== TASK INPUT ==

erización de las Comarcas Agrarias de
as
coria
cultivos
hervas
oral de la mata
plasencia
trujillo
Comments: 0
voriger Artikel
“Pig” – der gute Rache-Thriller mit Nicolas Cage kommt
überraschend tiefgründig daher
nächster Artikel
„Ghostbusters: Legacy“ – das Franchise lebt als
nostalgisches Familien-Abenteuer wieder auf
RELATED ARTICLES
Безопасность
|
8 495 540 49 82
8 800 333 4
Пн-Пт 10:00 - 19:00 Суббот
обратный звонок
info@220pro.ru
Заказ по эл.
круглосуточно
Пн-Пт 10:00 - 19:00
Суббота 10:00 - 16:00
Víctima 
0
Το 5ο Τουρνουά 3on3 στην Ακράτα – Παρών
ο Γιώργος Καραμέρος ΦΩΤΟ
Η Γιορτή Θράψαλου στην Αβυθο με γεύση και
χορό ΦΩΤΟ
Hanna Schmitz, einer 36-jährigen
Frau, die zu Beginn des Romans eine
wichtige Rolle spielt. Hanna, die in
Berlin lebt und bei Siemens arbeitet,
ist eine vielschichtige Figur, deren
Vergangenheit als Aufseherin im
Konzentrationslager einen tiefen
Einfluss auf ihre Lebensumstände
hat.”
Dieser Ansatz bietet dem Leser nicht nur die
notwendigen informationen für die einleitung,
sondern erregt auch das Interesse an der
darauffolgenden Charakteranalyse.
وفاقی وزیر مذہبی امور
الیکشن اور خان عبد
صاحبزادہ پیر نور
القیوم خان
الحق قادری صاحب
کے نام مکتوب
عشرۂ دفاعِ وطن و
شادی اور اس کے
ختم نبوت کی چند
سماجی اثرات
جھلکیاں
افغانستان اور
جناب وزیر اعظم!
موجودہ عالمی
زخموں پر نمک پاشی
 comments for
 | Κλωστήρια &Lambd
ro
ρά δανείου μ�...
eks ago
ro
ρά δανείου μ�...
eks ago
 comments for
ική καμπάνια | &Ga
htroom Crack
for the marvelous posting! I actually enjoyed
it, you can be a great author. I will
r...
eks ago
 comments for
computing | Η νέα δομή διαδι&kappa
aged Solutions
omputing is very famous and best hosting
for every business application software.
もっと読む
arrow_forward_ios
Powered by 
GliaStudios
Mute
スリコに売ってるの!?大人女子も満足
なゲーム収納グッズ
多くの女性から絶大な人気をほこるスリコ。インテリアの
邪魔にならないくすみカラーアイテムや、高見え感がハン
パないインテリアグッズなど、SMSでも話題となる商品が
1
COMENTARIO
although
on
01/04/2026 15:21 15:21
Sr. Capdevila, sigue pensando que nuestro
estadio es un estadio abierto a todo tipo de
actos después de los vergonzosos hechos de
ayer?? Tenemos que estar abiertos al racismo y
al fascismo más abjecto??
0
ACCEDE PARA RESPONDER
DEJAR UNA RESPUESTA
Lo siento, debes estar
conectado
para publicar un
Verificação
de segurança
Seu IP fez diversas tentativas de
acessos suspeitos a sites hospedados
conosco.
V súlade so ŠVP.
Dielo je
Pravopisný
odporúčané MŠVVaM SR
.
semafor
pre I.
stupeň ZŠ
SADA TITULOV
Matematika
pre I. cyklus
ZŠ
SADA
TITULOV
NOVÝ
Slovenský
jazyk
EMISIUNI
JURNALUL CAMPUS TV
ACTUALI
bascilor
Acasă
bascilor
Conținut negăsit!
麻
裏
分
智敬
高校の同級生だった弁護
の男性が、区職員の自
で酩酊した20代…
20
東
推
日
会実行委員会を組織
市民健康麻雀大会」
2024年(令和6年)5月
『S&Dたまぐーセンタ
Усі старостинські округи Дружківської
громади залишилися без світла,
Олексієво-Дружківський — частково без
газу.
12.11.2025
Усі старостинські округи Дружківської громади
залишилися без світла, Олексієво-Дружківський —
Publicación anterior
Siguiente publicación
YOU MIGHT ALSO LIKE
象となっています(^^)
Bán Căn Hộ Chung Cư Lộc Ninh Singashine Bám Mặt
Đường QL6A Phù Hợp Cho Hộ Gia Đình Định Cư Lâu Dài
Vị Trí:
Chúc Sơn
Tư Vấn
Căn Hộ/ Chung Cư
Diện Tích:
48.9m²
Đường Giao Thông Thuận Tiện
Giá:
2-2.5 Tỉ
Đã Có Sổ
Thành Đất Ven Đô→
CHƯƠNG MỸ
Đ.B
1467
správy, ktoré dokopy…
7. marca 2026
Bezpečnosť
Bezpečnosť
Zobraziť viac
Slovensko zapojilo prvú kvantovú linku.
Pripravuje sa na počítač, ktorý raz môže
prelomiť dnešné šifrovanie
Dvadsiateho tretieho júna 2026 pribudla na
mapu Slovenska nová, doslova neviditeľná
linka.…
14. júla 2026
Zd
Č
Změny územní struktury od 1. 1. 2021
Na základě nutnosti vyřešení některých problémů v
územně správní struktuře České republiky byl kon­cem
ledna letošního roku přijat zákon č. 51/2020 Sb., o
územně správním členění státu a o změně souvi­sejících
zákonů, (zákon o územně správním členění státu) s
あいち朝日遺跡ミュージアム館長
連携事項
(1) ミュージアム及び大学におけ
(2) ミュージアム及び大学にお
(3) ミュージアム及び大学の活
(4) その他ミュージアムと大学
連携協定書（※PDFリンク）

== EXERCISE REQUIREMENTS ==
Each line in which the string "Дружківський" is found must be copied from the data.

== PROBLEM SOLUTION ==
Олексієво-Дружківський — частково без
залишилися без світла, Олексієво-Дружківський —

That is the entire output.